Advantageously, Hell likes to keep things lively by changing things. Beyond the obligatory weapon pick-ups and temporary perks, you’ll also encounter the occasional mask that alters your abilities. Putting on one of these covers converts you into forms like a knight, ninja, or even a clown, providing new special abilities and even altering your health pool. Occasionally, they’ll even add an invaluable elemental ability, like when a devil disguise added persistent burn damage to my shotgun spray. Like the end of debauched Halloween party, the masks eventually come off, with players losing any newfound abilities when they take too much damage.
Fewer Useless Weapons
If rogue-likes consistently gave out useful weapons, the top-tier tools wouldn’t feel so damn gratifying. Naturally, To Hell with Hell bestows a few duds. When you want a ranged weapon to complement your melee-based machete, finding another iron pipe won’t produce any ear-to-ear grins. But pleasingly, the game’s weapons offer a bit more balance than most competitors. Those melee weapons are useful against the incessant spider crawlers, saving ammo in the process. Shotguns might lack range, but they deliver a powerful punch and can devastate foes in tight groups. Other weapons like staffs and grenade launchers have their own benefits, with the latter creating explosions that nearly fill the screen.
Rogue-likes are typically single-session experiences, offering discrete play sessions. Shrewdly, To Hell with Hell tweaks tradition, offering the ability to protect your progress or spread the game across multiple intervals. On the game’s easiest difficulty setting, you’re given six opportunities to save. Reach the end of the stage, and you’ll choose between safeguarding your progress or stockpiling the saves for when you need them across even tougher stages and boss battles.

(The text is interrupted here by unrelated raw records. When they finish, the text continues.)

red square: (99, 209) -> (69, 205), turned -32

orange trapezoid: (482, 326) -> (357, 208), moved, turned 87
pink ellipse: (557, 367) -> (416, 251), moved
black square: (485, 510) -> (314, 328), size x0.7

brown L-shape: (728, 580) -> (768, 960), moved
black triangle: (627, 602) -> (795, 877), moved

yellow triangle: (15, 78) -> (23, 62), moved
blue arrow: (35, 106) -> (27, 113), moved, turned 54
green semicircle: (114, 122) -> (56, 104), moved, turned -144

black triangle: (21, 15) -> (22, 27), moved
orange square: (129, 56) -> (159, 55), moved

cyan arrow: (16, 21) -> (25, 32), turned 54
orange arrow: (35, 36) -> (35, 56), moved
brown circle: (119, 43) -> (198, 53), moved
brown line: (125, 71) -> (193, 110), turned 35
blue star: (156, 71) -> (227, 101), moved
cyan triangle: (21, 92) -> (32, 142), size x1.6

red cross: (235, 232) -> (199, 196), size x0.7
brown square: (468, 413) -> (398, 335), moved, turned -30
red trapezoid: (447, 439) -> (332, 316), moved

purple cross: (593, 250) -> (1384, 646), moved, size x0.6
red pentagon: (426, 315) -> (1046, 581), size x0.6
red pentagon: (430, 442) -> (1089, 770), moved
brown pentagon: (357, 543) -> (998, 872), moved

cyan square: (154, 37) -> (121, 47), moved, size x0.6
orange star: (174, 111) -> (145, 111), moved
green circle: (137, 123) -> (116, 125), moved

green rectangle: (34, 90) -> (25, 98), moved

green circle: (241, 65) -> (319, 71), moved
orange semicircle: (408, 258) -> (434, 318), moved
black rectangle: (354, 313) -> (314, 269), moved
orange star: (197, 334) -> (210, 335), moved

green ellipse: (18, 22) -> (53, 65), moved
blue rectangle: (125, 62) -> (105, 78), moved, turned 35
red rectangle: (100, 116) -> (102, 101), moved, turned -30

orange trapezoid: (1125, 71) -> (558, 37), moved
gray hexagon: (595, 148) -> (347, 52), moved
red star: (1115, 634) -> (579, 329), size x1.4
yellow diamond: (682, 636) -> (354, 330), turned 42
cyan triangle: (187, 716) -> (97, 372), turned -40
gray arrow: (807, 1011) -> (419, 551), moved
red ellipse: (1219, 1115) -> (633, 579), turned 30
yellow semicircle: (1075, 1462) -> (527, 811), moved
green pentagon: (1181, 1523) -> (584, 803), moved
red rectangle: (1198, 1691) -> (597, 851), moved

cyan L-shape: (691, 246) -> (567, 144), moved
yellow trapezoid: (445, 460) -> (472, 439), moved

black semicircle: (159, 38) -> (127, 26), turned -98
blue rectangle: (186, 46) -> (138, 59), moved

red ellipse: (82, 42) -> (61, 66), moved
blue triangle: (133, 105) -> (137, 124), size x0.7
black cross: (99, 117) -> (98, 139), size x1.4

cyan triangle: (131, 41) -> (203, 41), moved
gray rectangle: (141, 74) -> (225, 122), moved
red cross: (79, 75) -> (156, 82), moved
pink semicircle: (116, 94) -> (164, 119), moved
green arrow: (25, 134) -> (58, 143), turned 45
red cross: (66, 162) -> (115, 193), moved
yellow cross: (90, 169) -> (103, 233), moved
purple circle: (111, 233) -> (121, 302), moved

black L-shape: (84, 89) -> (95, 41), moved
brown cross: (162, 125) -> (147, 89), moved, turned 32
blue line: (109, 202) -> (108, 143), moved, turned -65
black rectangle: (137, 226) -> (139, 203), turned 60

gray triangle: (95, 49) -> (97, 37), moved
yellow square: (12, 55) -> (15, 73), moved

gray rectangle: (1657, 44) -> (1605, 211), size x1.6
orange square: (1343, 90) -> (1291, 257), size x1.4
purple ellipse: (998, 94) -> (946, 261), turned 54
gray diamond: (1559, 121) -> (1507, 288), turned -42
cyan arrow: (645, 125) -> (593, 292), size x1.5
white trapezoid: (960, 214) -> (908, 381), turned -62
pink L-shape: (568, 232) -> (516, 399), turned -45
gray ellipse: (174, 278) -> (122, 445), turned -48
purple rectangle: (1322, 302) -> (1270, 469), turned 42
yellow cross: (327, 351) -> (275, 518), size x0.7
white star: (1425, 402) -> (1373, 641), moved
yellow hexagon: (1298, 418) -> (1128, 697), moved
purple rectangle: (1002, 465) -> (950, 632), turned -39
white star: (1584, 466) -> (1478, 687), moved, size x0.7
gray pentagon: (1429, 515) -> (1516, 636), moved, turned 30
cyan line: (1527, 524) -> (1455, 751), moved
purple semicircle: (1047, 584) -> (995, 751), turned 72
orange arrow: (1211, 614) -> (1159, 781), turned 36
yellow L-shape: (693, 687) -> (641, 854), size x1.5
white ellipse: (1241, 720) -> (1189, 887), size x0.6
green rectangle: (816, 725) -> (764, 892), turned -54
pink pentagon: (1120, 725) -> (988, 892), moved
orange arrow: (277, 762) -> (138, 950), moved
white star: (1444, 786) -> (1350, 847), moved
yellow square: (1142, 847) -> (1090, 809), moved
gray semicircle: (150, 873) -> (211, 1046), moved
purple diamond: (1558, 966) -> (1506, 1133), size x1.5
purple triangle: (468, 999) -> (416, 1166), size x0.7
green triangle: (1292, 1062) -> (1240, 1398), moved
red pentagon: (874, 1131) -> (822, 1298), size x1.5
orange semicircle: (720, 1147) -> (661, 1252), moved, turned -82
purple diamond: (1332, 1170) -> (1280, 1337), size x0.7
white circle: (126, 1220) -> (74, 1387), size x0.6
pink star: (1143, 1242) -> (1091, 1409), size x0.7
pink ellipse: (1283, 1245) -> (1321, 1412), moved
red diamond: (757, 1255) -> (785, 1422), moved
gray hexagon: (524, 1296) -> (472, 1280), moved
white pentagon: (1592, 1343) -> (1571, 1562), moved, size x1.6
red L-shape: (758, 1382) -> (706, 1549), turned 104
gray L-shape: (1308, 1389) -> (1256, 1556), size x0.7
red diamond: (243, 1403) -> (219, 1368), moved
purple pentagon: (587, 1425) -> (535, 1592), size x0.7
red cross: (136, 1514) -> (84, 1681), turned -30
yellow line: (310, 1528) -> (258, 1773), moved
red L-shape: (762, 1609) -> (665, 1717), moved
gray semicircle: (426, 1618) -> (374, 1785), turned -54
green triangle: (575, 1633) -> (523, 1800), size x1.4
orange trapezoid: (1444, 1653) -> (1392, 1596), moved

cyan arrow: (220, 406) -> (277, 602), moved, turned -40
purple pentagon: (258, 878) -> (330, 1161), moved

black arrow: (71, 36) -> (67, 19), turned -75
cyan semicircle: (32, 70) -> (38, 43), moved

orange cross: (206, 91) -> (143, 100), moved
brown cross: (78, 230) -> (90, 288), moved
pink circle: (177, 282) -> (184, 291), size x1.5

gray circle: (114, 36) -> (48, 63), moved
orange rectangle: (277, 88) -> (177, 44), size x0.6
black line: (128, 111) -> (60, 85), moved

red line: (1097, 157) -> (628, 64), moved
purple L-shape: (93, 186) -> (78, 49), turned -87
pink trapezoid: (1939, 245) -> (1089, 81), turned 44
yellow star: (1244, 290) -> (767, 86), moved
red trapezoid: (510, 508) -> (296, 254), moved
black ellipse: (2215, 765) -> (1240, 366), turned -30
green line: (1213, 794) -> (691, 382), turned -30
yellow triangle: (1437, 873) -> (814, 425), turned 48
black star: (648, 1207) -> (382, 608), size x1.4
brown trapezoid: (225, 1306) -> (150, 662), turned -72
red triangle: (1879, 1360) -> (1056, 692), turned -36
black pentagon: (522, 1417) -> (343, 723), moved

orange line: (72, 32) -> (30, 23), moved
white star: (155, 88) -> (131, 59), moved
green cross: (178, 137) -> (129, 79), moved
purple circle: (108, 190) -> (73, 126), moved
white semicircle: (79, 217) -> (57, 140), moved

Although the positives definitely outweigh the negatives, To Hell with Hell still has some contentious elements:
It’s Hard as…Well, Hell
The game’s first stage puts up just enough challenge to keep things from being boring. But things rapidly ramp up from there. By the time players reach the third stage, the game gets hellishly difficult, with environmental traps like flamethrowers potentially siphoning away the majority of your health bar. Later, ammo becomes a very precious commodity, and foes grow stronger and more numerous. To help compensate for the increase in adversity, the end of every stages permits players to choose from a selection of perks. From a skeleton ally, bolstering the speed or power of your shots, or increasing your ammo, these bonuses are appreciated, but they might not be enough to make the game equitable for players without demigod-like bullet dodging skills.